What can I do to discourage my lab from catching hens? She caught 3 on Christmas day and I hate yo see a henkilled. When she brings them back they a alive but injured and surely die.


----------



## get the net (Oct 28, 2004)

Was also out on christmas day and the dog got three hens. 1 that could be released and two that ended up left in the cattails. frustrating day for me and the brother in law. Stiff wind, south at about 20 to 25 mph. Thought we would be able to sneak up on the birds. I swear they had scouts watching for us. We tried to do everything right, no talking, no corrections on the dog, closest we got to a rooster was about 60 yards. two times I felt like it was going to happen, then a hen busted and the rest of them followed suit. Last spot we hit was just a little patch of cattails and willows in the middle of a crp field. Sent the BIL off to the right circling in and me and Duey cut in from the left. If there was one there was 75 and all we could do was sit there and count roosters, made for a pretty sight. Went home empty handed but still a great time. Snow was deep but thats another story.


----------



## oKr4zYo (Dec 22, 2008)

My dogs did the same thing on the day after Christmas. Got 2 hens that were basically dead when they finally bring them to me. It's nice when they catch roosters though :wink:


----------



## Sparky477 (May 4, 2004)

I don't know how you would discourage them without confusing the dog. My springer catches one occasionally too. Some survive, some don't. A bird is a bird to him, he will stomp or try to nudge them to get them to move, but if they don't, he brings them to me. I think it's just something we have to deal with, especially with all this snow if they are really dug in.


----------



## indsport (Aug 29, 2003)

We've been lucky so far this past week. Dogs have retrieved 10 hens and only one didn't fly off when released. I usually work my dogs in the off season to keep their mouths soft. Our older dogs have a knack of clamping down just enough to do a retrieve but not hurting the bird. This sometimes leads to an Abbott and Costello routine if the dog delivers a lively bird and I fail to keep a good grip on it myself and the dog has to go get it again. The dog blames me.


----------



## blhunter3 (May 5, 2007)

Our neighbor went out in ND for pheasants and his dog brought back 26 dead or almost dead birds.
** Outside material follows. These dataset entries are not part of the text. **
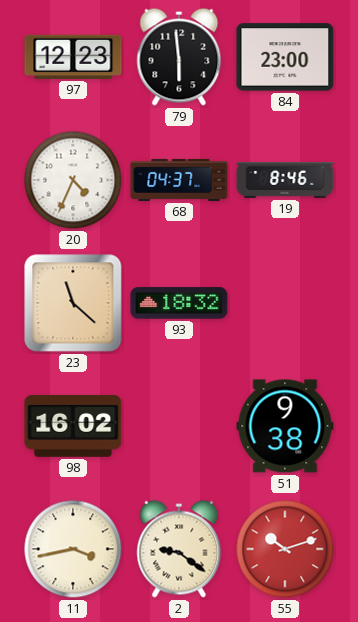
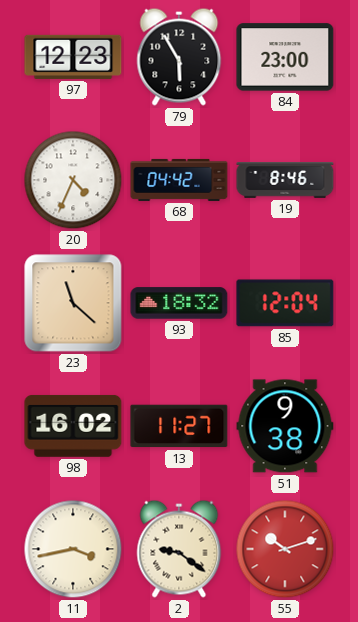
79: 5:59 -> 5:55
68: 04:37 -> 04:42
85: none -> 12:04
13: none -> 11:27
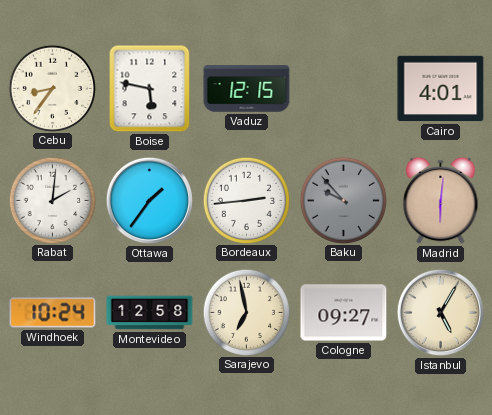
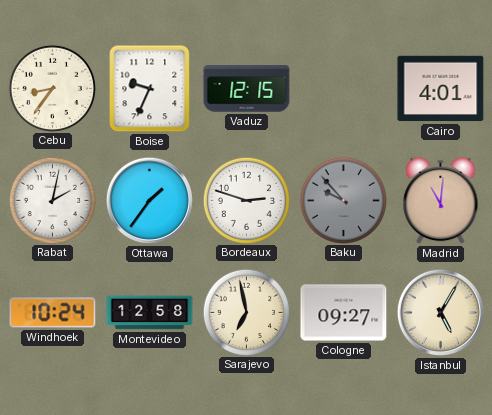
Boise: 5:47 -> 9:34
Rabat: 2:01 -> 2:02
Bordeaux: 2:44 -> 2:48
Madrid: 6:01 -> 11:01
I don't think there is anything you can do about your dog bringing back birds.


----------



## trikortreat (Dec 10, 2008)

my old man actually found a dead hen and took my dog out back everyday after work and taught him the leave it, he later realized to stay away from the live ones...i think he realized the smell of them when he found them and later left them alone so now we can continue to hunt without my dog going after hens and killing them...its alot of work but its worth it, took my dog 2 weeks to get the picture. it may sound crazy but it worked..it may be the look of the hens to but like i said it worked

good luck
trikortreat.


----------